[Records from a collection]
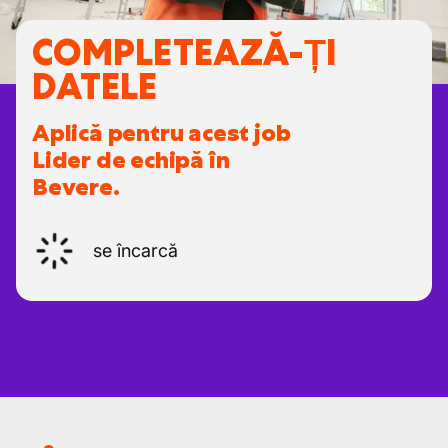
COMPLETEAZĂ-ȚI
DATELE
Aplică pentru acest job
Lider de echipă în
Bevere.
se încarcă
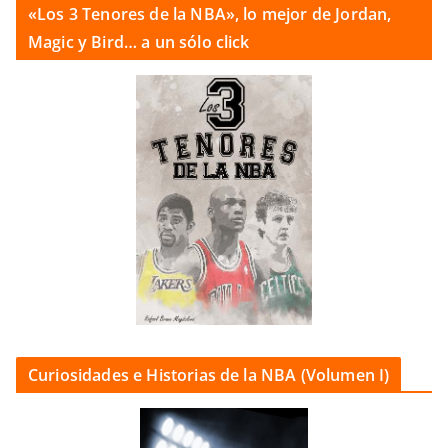
«Los 3 Tenores de la NBA», lo mejor de Jordan,
Magic y Bird… a un sólo click
Curiosidades e Historias de la NBA (Volumen I)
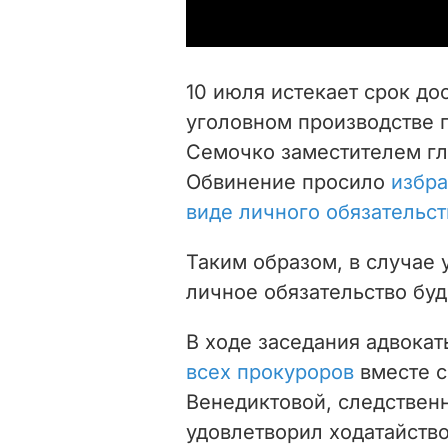
10 июля истекает срок до
уголовном производстве 
Семочко заместителем г
Обвинение просило
избра
виде личного обязательст
Таким образом, в случае 
личное обязательство буд
В ходе заседания адвока
всех прокуроров
вместе 
Венедиктовой, следствен
удовлетворил ходатайство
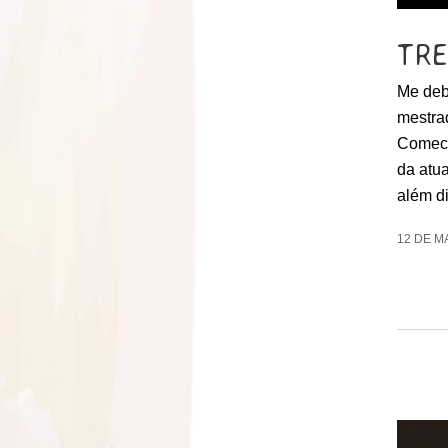
TR
Me deb
mestra
Comece
da atua
além d
12 DE M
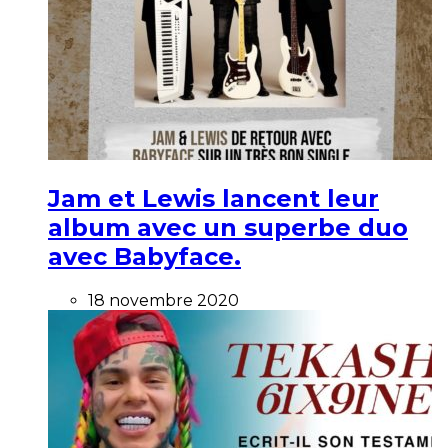
Jam et Lewis lancent leur
album avec un superbe duo
avec Babyface.
18 novembre 2020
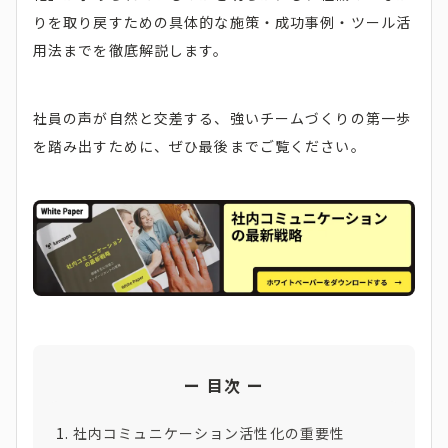
りを取り戻すための具体的な施策・成功事例・ツール活
用法までを徹底解説します。
社員の声が自然と交差する、強いチームづくりの第一歩
を踏み出すために、ぜひ最後までご覧ください。
目次
社内コミュニケーション活性化の重要性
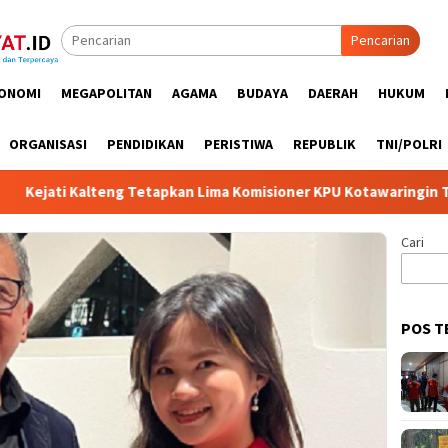
Pencarian
ONOMI
MEGAPOLITAN
AGAMA
BUDAYA
DAERAH
HUKUM
ORGANISASI
PENDIDIKAN
PERISTIWA
REPUBLIK
TNI/POLRI
 Kalteng Tetapkan Lima Komisioner KPU Kotawaringin Timur Jadi 
Cari
POS T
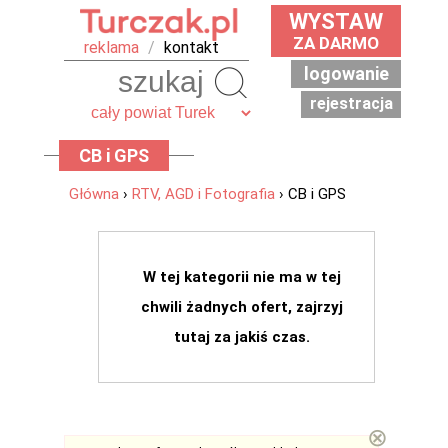
WYSTAW
ZA DARMO
reklama
/
kontakt
logowanie
Szukaj
rejestracja
CB i GPS
Główna
›
RTV, AGD i Fotografia
› CB i GPS
W tej kategorii nie ma w tej
chwili żadnych ofert, zajrzyj
tutaj za jakiś czas.
⊗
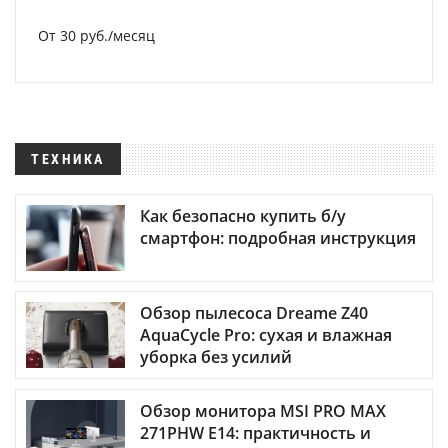
От 30 руб./месяц
ТЕХНИКА
Как безопасно купить б/у
смартфон: подробная инструкция
Обзор пылесоса Dreame Z40
AquaCycle Pro: сухая и влажная
уборка без усилий
Обзор монитора MSI PRO MAX
271PHW E14: практичность и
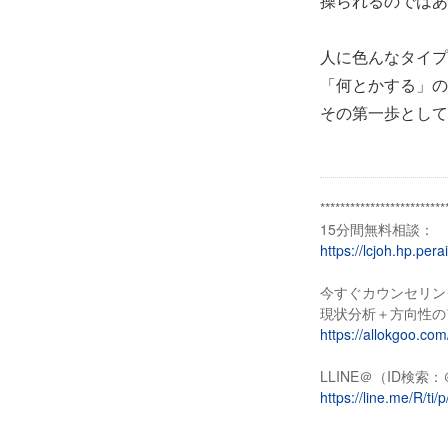
操られるのではあ
人に色んなタイプ
「何とかする」の
その第一歩として
*************************
15分間無料相談：
https://lcjoh.hp.pera
今すぐカウンセリン
現状分析＋方向性の
https://allokgoo.co
LLINE＠（ID検索：＠
https://line.me/R/t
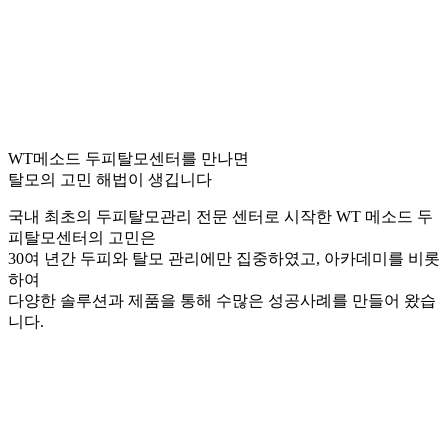
WT메소드 두피탈모센터를 만나면
탈모의 고민 해법이 생깁니다
국내 최초의 두피탈모관리 전문 센터로 시작한 WT 메소드 두
피탈모센터의 고민은
30여 년간 두피와 탈모 관리에만 집중하였고, 아카데미를 비롯
하여
다양한 솔루션과 제품을 통해 수많은 성공사례를 만들어 왔습
니다.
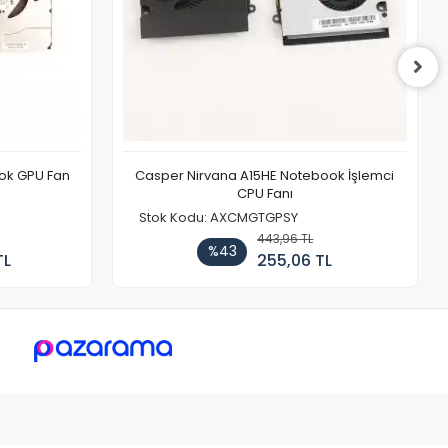
ook GPU Fan
Casper Nirvana A15HE Notebook İşlemci
CPU Fanı
Stok Kodu: AXCMGTGPSY
443,96 TL
%43
TL
255,06 TL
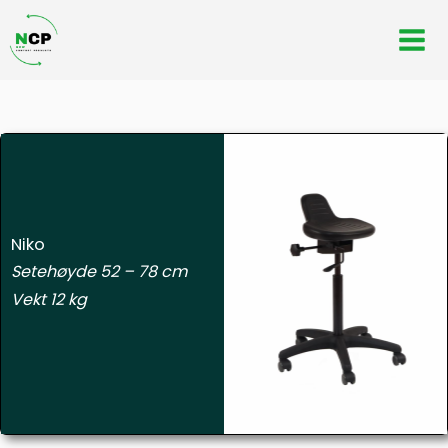
Hopp
rett
til
innholdet
Niko
Setehøyde 52 – 78 cm
Vekt 12 kg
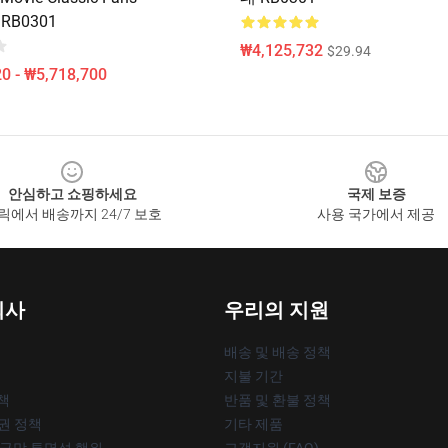
 RB0301
₩4,125,732
$29.94
0 - ₩5,718,700
안심하고 쇼핑하세요
국제 보증
릭에서 배송까지 24/7 보호
사용 국가에서 제공
회사
우리의 지원
배송 및 배송 정책
지불 기간
책
반품 및 환불 정책
작권 정책
기타 제품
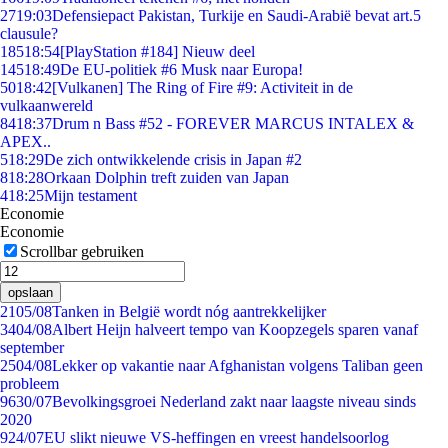
27
19:03
Defensiepact Pakistan, Turkije en Saudi-Arabië bevat art.5
clausule?
185
18:54
[PlayStation #184] Nieuw deel
145
18:49
De EU-politiek #6 Musk naar Europa!
50
18:42
[Vulkanen] The Ring of Fire #9: Activiteit in de
vulkaanwereld
84
18:37
Drum n Bass #52 - FOREVER MARCUS INTALEX &
APEX..
5
18:29
De zich ontwikkelende crisis in Japan #2
8
18:28
Orkaan Dolphin treft zuiden van Japan
4
18:25
Mijn testament
Economie
Economie
Scrollbar gebruiken
opslaan
21
05/08
Tanken in België wordt nóg aantrekkelijker
34
04/08
Albert Heijn halveert tempo van Koopzegels sparen vanaf
september
25
04/08
Lekker op vakantie naar Afghanistan volgens Taliban geen
probleem
96
30/07
Bevolkingsgroei Nederland zakt naar laagste niveau sinds
2020
9
24/07
EU slikt nieuwe VS-heffingen en vreest handelsoorlog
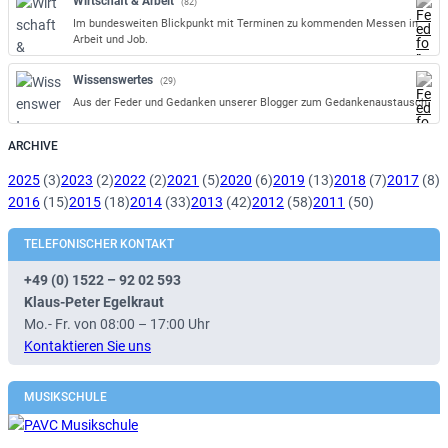
Wirtschaft & Arbeit
(82)
Im bundesweiten Blickpunkt mit Terminen zu kommenden Messen in
Arbeit und Job.
Wissenswertes
(29)
Aus der Feder und Gedanken unserer Blogger zum Gedankenaustausch.
ARCHIVE
2025
(3)
2023
(2)
2022
(2)
2021
(5)
2020
(6)
2019
(13)
2018
(7)
2017
(8)
2016
(15)
2015
(18)
2014
(33)
2013
(42)
2012
(58)
2011
(50)
TELEFONISCHER KONTAKT
+49 (0) 1522 – 92 02 593
Klaus-Peter Egelkraut
Mo.- Fr. von 08:00 – 17:00 Uhr
Kontaktieren Sie uns
MUSIKSCHULE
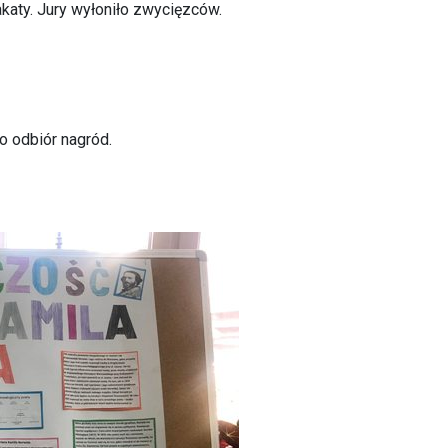
akaty. Jury wyłoniło zwycięzców.
 odbiór nagród.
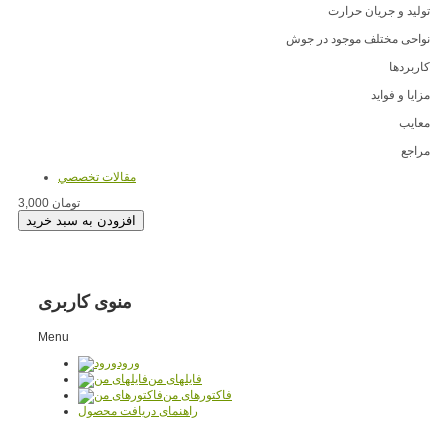
تولید و جریان حرارت
نواحی مختلف موجود در جوش
کاربردها
مزایا و فواید
معایب
مراجع
مقالات تخصصي
3,000 تومان
منوی کاربری
Menu
ورود
فایلهای من
فاکتورهای من
راهنمای دریافت محصول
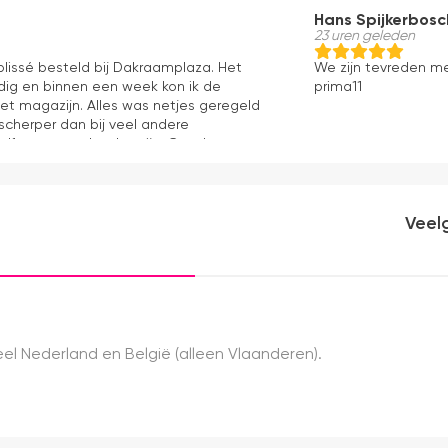
Hans Spijkerbosc
23 uren geleden
 plissé besteld bij Dakraamplaza. Het
We zijn tevreden m
dig en binnen een week kon ik de
prima11
het magazijn. Alles was netjes geregeld
 scherper dan bij veel andere
elf mag er ook zeker zijn. Goede
ng en eenvoudig te monteren. Een prima
Veel
el Nederland en België (alleen Vlaanderen).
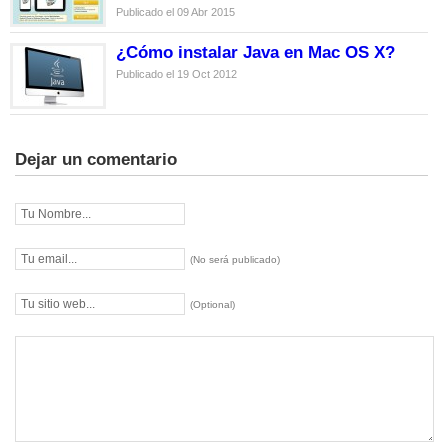
Publicado el 09 Abr 2015
¿Cómo instalar Java en Mac OS X?
Publicado el 19 Oct 2012
Dejar un comentario
(No será publicado)
(Optional)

Required action -
Going over every line of the entries, tally those containing the string "Japan" and report only the figure.

Response -
2